Le socle commun d’apprentissage prévu pour la rentrée 2020 scandalise plusieurs associations d’enseignants. Les professeurs dénoncent notamment la présence d’auteurs antisémites dans le programme de littérature au détriment du survivant de la Shoah et prix Nobel Imre Kertész, grand oublié de la liste.

“Comment élève-t-on de bons sujets à l’école ?”, demande en une Heti Világgazdaság (HVG) en réaction aux futurs programmes scolaires qualifiés de “poison pour la pensée” par l’Association des professeurs hongrois. Croisant un compas et la couronne à croix penchée du premier roi chrétien de Hongrie (Saint-Étienne), l’hebdomadaire budapestois craint la soumission des enseignants et écoliers, tels les sujets d’un souverain, aux vues du ministère des Ressources humaines chargé de l’éducation nationale.
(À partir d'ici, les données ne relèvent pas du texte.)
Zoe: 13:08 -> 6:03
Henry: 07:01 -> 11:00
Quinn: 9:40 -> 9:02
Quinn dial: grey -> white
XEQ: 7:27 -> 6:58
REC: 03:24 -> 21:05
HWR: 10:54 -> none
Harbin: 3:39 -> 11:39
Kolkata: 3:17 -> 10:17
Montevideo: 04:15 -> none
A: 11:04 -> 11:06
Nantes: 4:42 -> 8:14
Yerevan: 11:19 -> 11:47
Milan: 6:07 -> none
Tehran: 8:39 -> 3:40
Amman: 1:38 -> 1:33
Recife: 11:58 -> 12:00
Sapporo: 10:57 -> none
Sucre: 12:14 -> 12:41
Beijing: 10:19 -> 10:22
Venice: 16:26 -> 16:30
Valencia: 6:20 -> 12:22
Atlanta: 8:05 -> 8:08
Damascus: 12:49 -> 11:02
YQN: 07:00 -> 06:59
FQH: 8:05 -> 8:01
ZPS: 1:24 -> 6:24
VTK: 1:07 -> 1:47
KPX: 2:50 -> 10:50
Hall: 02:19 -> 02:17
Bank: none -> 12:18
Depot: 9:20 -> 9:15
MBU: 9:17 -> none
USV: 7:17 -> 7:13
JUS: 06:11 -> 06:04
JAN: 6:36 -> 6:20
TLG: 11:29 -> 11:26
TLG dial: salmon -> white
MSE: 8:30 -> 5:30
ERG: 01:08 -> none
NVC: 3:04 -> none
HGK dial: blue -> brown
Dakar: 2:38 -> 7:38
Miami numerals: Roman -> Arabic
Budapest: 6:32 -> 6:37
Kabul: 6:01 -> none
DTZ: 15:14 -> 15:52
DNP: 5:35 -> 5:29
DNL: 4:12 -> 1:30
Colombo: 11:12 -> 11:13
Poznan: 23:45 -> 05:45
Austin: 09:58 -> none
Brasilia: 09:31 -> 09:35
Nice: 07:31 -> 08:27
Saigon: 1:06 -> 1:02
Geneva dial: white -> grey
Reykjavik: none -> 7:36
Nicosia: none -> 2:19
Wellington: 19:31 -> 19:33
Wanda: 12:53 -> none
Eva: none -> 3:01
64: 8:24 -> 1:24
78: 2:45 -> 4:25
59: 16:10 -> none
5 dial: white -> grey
Le programme de littérature exclut le rescapé de la Shoah et Prix Nobel Imre Kertész tout en rendant obligatoire l’apprentissage de l’œuvre de l’auteur pro-nazi Albert Wass condamné pour crimes de guerre. Celui d’histoire accorde plus de place aux goulags soviétiques qu’aux camps de la mort nazis et insiste particulièrement sur les souffrances occasionnés par le traité de Trianon du 4 juin 1920 ayant amputé la Hongrie des deux-tiers de son territoire historique.